Al momento non ci sono indagati e non sembrano esserci elementi per ipotizzare concretamente profili di responsabilità da parte di terzi. Il magistrato, di fronte alla necessità di avere certezze sulle cause della morte, ha preferito disporre l’esame autoptico. Come si ricorderà l’incidente avvenne verso le 14 del 9 gennaio scorso. Yousef Djedidi era appena rientrato a casa da scuola ove frequentava la sezione A della seconda classe della scuola media di lingua tedesca di Naturno.

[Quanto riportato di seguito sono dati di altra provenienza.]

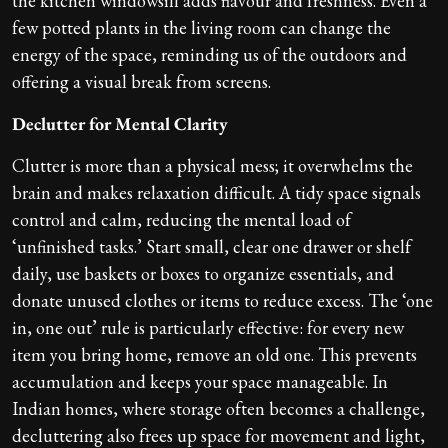
the kitchen windowsill adds flavour and freshness. Even a
few potted plants in the living room can change the
energy of the space, reminding us of the outdoors and
offering a visual break from screens.
Declutter for Mental Clarity
Clutter is more than a physical mess; it overwhelms the
brain and makes relaxation difficult. A tidy space signals
control and calm, reducing the mental load of
‘unfinished tasks.’ Start small, clear one drawer or shelf
daily, use baskets or boxes to organize essentials, and
donate unused clothes or items to reduce excess. The ‘one
in, one out’ rule is particularly effective: for every new
item you bring home, remove an old one. This prevents
accumulation and keeps your space manageable. In
Indian homes, where storage often becomes a challenge,
decluttering also frees up space for movement and light,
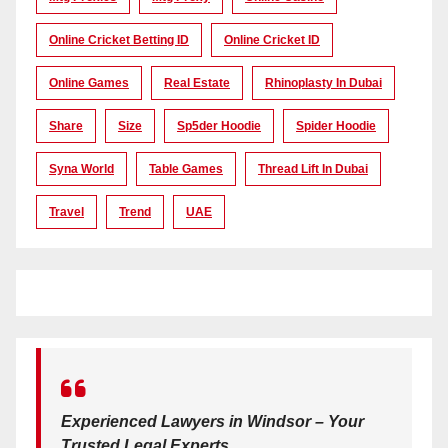
Online Cricket Betting ID
Online Cricket ID
Online Games
Real Estate
Rhinoplasty In Dubai
Share
Size
Sp5der Hoodie
Spider Hoodie
Syna World
Table Games
Thread Lift In Dubai
Travel
Trend
UAE
Experienced Lawyers in Windsor – Your
Trusted Legal Experts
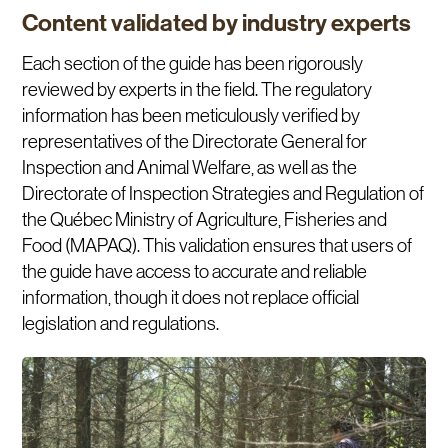
Content validated by industry experts
Each section of the guide has been rigorously
reviewed by experts in the field. The regulatory
information has been meticulously verified by
representatives of the Directorate General for
Inspection and Animal Welfare, as well as the
Directorate of Inspection Strategies and Regulation of
the Québec Ministry of Agriculture, Fisheries and
Food (MAPAQ). This validation ensures that users of
the guide have access to accurate and reliable
information, though it does not replace official
legislation and regulations.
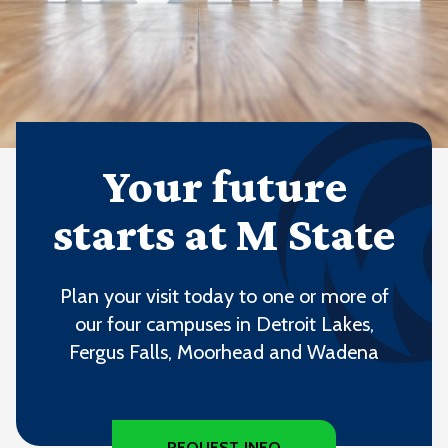
Your future
starts at M State
Plan your visit today to one or more of
our four campuses in Detroit Lakes,
Fergus Falls, Moorhead and Wadena
REQUEST INFO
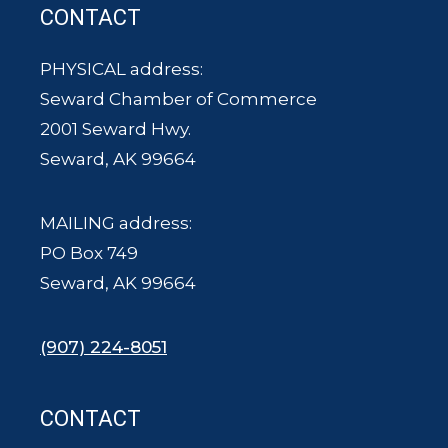
CONTACT
PHYSICAL address:
Seward Chamber of Commerce
2001 Seward Hwy.
Seward, AK 99664
MAILING address:
PO Box 749
Seward, AK 99664
(907) 224-8051
CONTACT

Il bambino è salito al primo piano dell'alloggio dove viveva con la mamma, il papà e tre sorelle. Era il secondogenito della famiglia. Ha depositato lo zainetto dove teneva i libri e poi ha cercato di scendere al piano inferiore dove l'attendevano la mamma e le sorelle per il pranzo. Ha fatto un paio di gradini e poi ha messo un piede in fallo. La caduta si è trasformata in pochi istanti in tragedia.

Il ragazzino, infatti, è finito di peso contro la porta ed il vetro centrale è andato in frantumi. In un primo momento l’incidente era parso senza gravi conseguenze.

Yousef presentava dei tagli ma apparentemente non profondi. In realtà in pochi minuti la situazione è precipitata ed il bambino ha iniziato a stare male. A quel punto è scattato subito la richiesta di aiuto. Sul posto è giunto un equipaggio del 118 che hanno intubato il ragazzino per trasferirlo a tutta velocità all’ospedale di Merano ove però il piccolo è giunto privo di vita. Sulla base delle indicazioni cliniche ricevute, il magistrato non è riuscito ancora a stabilire con certezza le cause della morte.

Ben difficilmente, comunque, potranno essere individuati profili di responsabilità da parte di terzi per quanto avvenuto.

Tutte le relazioni consegnate alla magistratura sia da parte dei carabinieri sia da parte del servizio sanitario di assistenza hanno evidenziato che i tempi di soccorso del ragazzino sono stati molto contenuti e che tutto il possibile è stato fatto per evitare la tragedia. I funerali di Yousef sono previsti nel suo Paese d’origine.